The Leptolyngbya cyanobacterial strain that Bryant's team studied is one that was collected at LaDuke Hot Spring in Montana, near Yellowstone National Park. This strain was living on the underside of a mat that is so dense with bacteria that only far-red wavelengths of light penetrate to the bottom. Another environment where understanding photosynthesis in far-red light may have important implications is in the surface crusts of deserts and other soils, which cover a large percentage of Earth's surface. "It is important to understand how this photosynthetic process works in global-scale environments where cyanobacteria may be photosynthesizing with far-red light, in order to more fully understand the global impact of photosynthesis in oxygen production, carbon fixation, and other events that drive geochemical processes on our planet," Bryant said.
The research raises questions about the possibility of introducing into plants the capacity to use far-red wavelengths for photosynthesis. However, Bryant said, much more basic research is required first. "Our research already has shown that it would not be enough to insert new far-red-light-absorbing pigments into a plant unless one also has the right protein scaffolds to bind them so that they would work efficiently. In fact, it could be quite deleterious to just start sticking long-wavelength-absorbing chlorophylls into the photosynthetic apparatus," he said.
"We now have clearly established that photosynthesis can occur in far-red light, in a wavelength range where people previously did not think that oxygenic photosynthesis could take place, and we have provided details about many of the processes involved. Now there are a whole set of associated scientific questions that need to be answered about more of the details before we can begin to investigate any applications that may or may not be possible," Bryant said. "Our research has opened up many new questions for basic scientific research."
In addition to Bryant, other members of the research team at Penn State include graduate students Fei Gan and Shuyi Zhang and University of California-Davis researchers Shelley S. Martin, Nathan Rockwell, and J. Clark Lagarias.
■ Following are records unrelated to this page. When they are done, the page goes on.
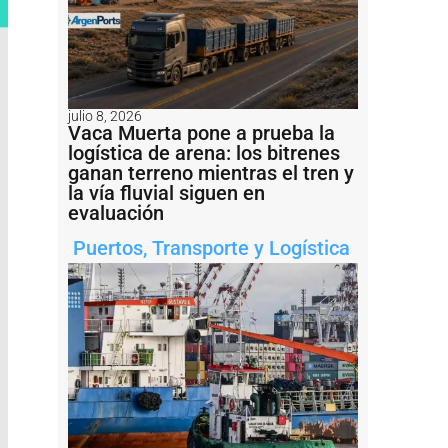
julio 8, 2026
Vaca Muerta pone a prueba la
logística de arena: los bitrenes
ganan terreno mientras el tren y
la vía fluvial siguen en
evaluación
Puertos
,
Transporte y Logística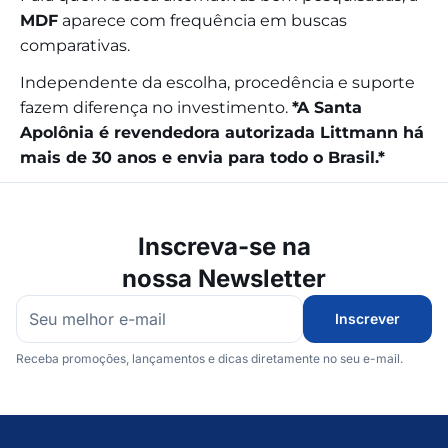
MDF
aparece com frequência em buscas
comparativas.
Independente da escolha, procedência e suporte
fazem diferença no investimento.
*A Santa
Apolônia é revendedora autorizada Littmann há
mais de 30 anos e envia para todo o Brasil.*
Inscreva-se na
nossa Newsletter
Inscrever
Receba promoções, lançamentos e dicas diretamente no seu e-mail.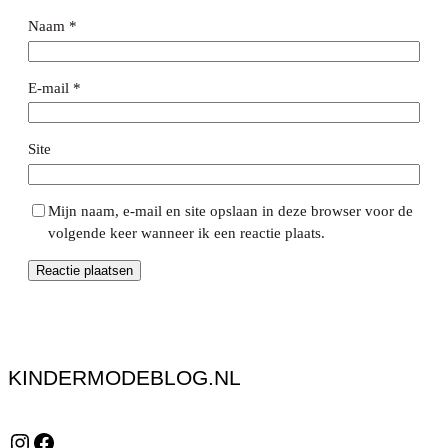
Naam
*
E-mail
*
Site
Mijn naam, e-mail en site opslaan in deze browser voor de
volgende keer wanneer ik een reactie plaats.
KINDERMODEBLOG.NL
Instagram
Facebook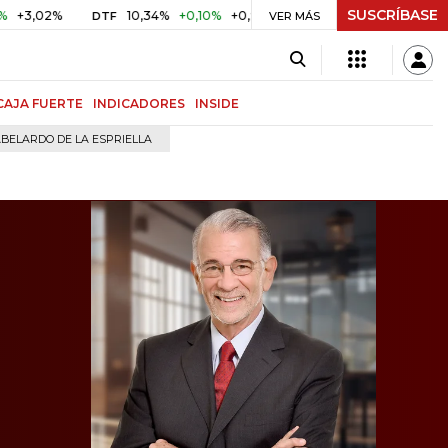
SUSCRÍBASE
%
10,34%
+0,10%
+0,98%
$ 416,96
+$ 0,05
+0,01%
DTF
UVR
VER MÁS
CAJA FUERTE
INDICADORES
INSIDE
BELARDO DE LA ESPRIELLA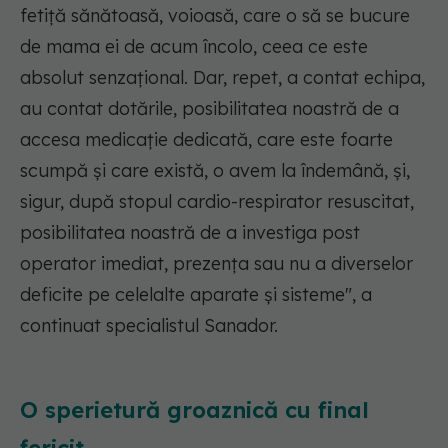
fetiță sănătoasă, voioasă, care o să se bucure
de mama ei de acum încolo, ceea ce este
absolut senzațional. Dar, repet, a contat echipa,
au contat dotările, posibilitatea noastră de a
accesa medicație dedicată, care este foarte
scumpă și care există, o avem la îndemână, și,
sigur, după stopul cardio-respirator resuscitat,
posibilitatea noastră de a investiga post
operator imediat, prezența sau nu a diverselor
deficite pe celelalte aparate și sisteme", a
continuat specialistul Sanador.
O sperietură groaznică cu final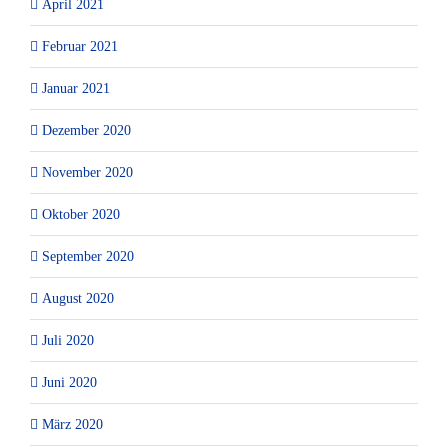
April 2021
Februar 2021
Januar 2021
Dezember 2020
November 2020
Oktober 2020
September 2020
August 2020
Juli 2020
Juni 2020
März 2020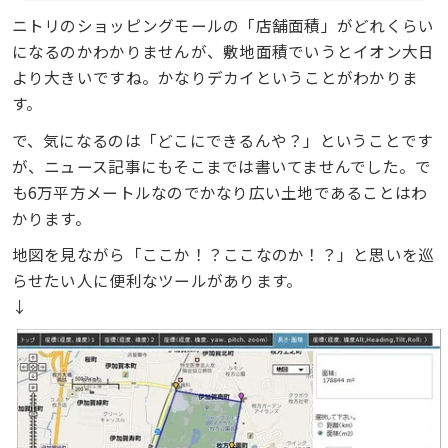
ニトリのショッピングモールの「店舗面積」がどれくらい
になるのかわかりませんが、敷地面積でいうとイオン大日
より大きいですね。かなりデカイということがわかりま
す。
で、気になるのは「どこにできるんや？」ということです
が、ニュース記事にもそこまでは書いてませんでした。で
も6万平方メートルなのでかなり広い土地であることはわ
かります。
地図を見ながら「ここか！？ここなのか！？」と思いを巡
らせたい人に便利なツールがあります。
↓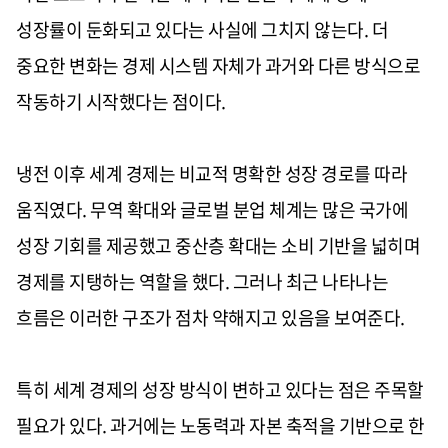
성장률이 둔화되고 있다는 사실에 그치지 않는다. 더
중요한 변화는 경제 시스템 자체가 과거와 다른 방식으로
작동하기 시작했다는 점이다.
냉전 이후 세계 경제는 비교적 명확한 성장 경로를 따라
움직였다. 무역 확대와 글로벌 분업 체계는 많은 국가에
성장 기회를 제공했고 중산층 확대는 소비 기반을 넓히며
경제를 지탱하는 역할을 했다. 그러나 최근 나타나는
흐름은 이러한 구조가 점차 약해지고 있음을 보여준다.
특히 세계 경제의 성장 방식이 변하고 있다는 점은 주목할
필요가 있다. 과거에는 노동력과 자본 축적을 기반으로 한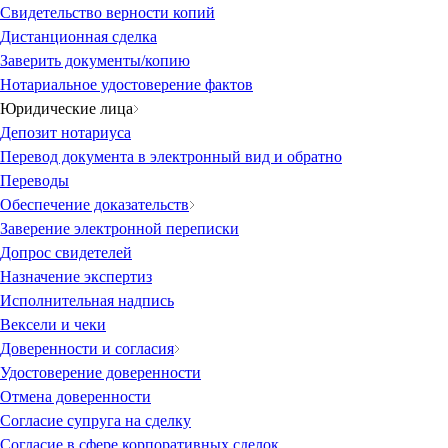
Свидетельство верности копий
Дистанционная сделка
Заверить документы/копию
Нотариальное удостоверение фактов
Юридические лица
Депозит нотариуса
Перевод документа в электронный вид и обратно
Переводы
Обеспечение доказательств
Заверение электронной переписки
Допрос свидетелей
Назначение экспертиз
Исполнительная надпись
Вексели и чеки
Доверенности и согласия
Удостоверение доверенности
Отмена доверенности
Согласие супруга на сделку
Согласие в сфере корпоративных сделок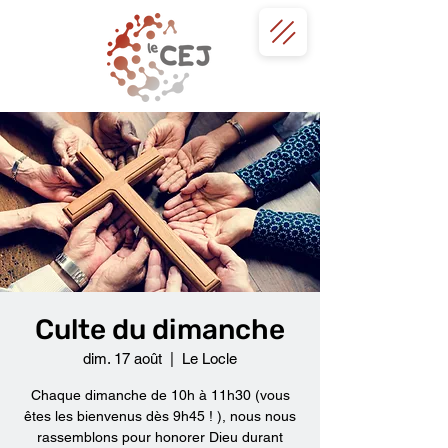
Culte du dimanche
dim. 17 août
  |  
Le Locle
Chaque dimanche de 10h à 11h30 (vous
êtes les bienvenus dès 9h45 ! ), nous nous
rassemblons pour honorer Dieu durant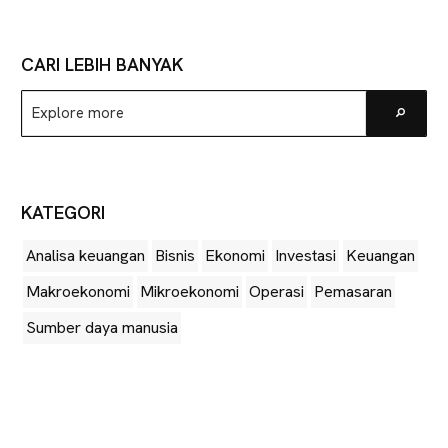
CARI LEBIH BANYAK
Explore
Go
more
KATEGORI
Analisa keuangan
Bisnis
Ekonomi
Investasi
Keuangan
Makroekonomi
Mikroekonomi
Operasi
Pemasaran
Sumber daya manusia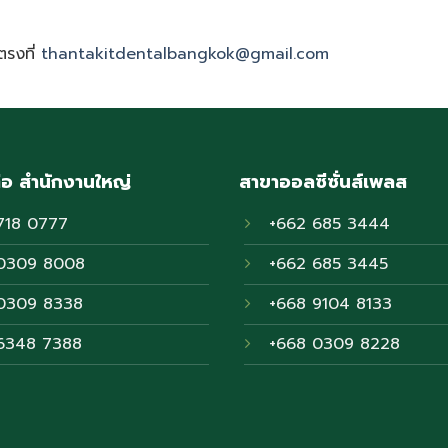
ตรงที่
thantakitdentalbangkok@gmail.com
่อ สำนักงานใหญ่
สาขาออลซีซั่นส์เพลส
718 0777
+662 685 3444
0309 8008
+662 685 3445
0309 8338
+668 9104 8133
6348 7388
+668 0309 8228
This study was funded by grant MCB-1021725 from the National Science Foundation to D.A.B. The genome sequence of Leptolyngbya sp. strain JSC-1 was determined under the auspices of the U.S. Department of Energy's Office of Science, Biological and Environmental Research Program, and by the University of California, Lawrence Berkeley National Laboratory under contract no. DE-AC02-05CH11231, Lawrence Livermore National Laboratory under contract no. DE-AC52-07NA27344, and Los Alamos National Laboratory under contract no. DE-AC02-06NA25396. Spectroscopic characterization of RfpA and NpR4776-PCM was funded by a grant from the Chemical Sciences, Geosciences, and Biosciences Division, Office of Basic Energy Sciences, Office of Science, U.S. Department of Energy (DOE DEFG02- 09ER16117 to J.C.L.)